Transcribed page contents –
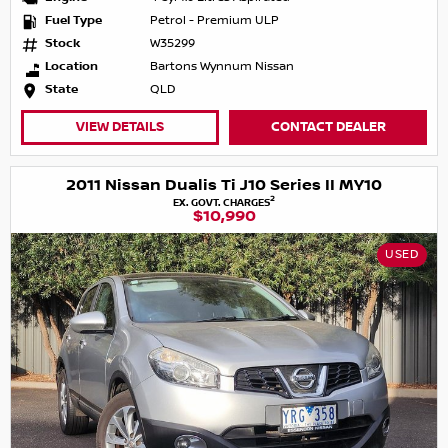
Fuel Type
Petrol - Premium ULP
Stock
W35299
Location
Bartons Wynnum Nissan
State
QLD
VIEW DETAILS
CONTACT DEALER
2011 Nissan Dualis Ti J10 Series II MY10
2
EX. GOVT. CHARGES
$10,990
USED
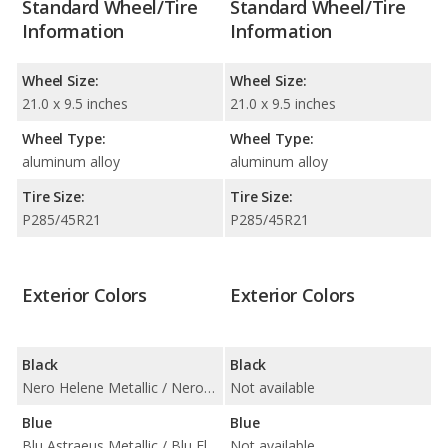
Standard Wheel/Tire
Standard Wheel/Tire
Information
Information
Wheel Size:
Wheel Size:
21.0 x 9.5 inches
21.0 x 9.5 inches
Wheel Type:
Wheel Type:
aluminum alloy
aluminum alloy
Tire Size:
Tire Size:
P285/45R21
P285/45R21
Exterior Colors
Exterior Colors
Black
Black
Nero Helene Metallic / Nero Noctis / Nero Noctis Matt Finish
Not available
Blue
Blue
Blu Astraeus Metallic / Blu Eleos Metallic
Not available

TASK OBJECTIVE –
Omitting all pictures, reproduce the records above in their entirety.

PROBLEM SOLUTION –
Fuel Type
Petrol - Premium ULP
Stock
W35299
Location
Bartons Wynnum Nissan
State
QLD
VIEW DETAILS
CONTACT DEALER
2011 Nissan Dualis Ti J10 Series II MY10
2
EX. GOVT. CHARGES
$10,990
USED
Standard Wheel/Tire
Standard Wheel/Tire
Information
Information
Wheel Size:
Wheel Size:
21.0 x 9.5 inches
21.0 x 9.5 inches
Wheel Type:
Wheel Type:
aluminum alloy
aluminum alloy
Tire Size:
Tire Size:
P285/45R21
P285/45R21
Exterior Colors
Exterior Colors
Black
Black
Nero Helene Metallic / Nero Noctis / Nero Noctis Matt Finish
Not available
Blue
Blue
Blu Astraeus Metallic / Blu Eleos Metallic
Not available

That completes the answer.